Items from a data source

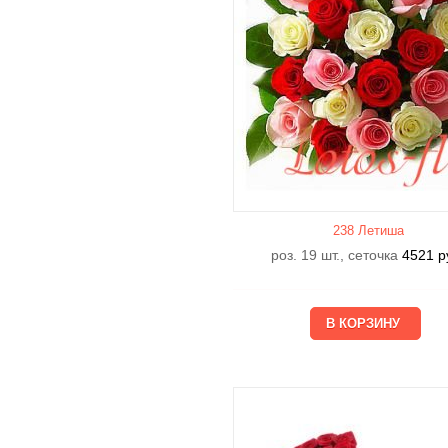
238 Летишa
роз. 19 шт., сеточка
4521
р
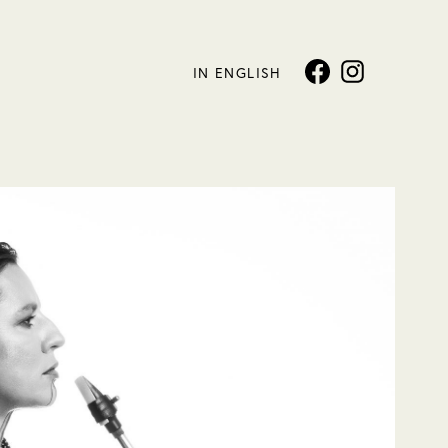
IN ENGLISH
---
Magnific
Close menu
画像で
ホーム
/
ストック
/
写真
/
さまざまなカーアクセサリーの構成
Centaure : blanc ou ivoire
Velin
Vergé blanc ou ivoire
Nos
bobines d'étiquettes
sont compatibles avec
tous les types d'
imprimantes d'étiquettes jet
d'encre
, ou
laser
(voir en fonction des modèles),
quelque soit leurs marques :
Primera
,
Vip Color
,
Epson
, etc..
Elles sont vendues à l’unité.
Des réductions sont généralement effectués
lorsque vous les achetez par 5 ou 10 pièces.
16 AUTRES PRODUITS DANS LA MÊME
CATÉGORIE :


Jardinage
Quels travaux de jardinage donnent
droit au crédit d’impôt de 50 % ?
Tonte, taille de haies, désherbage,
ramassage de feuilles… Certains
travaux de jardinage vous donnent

### Work to complete
Count up the lines in the records that contain the word "sont" and reply with that figure only.

### Output below
3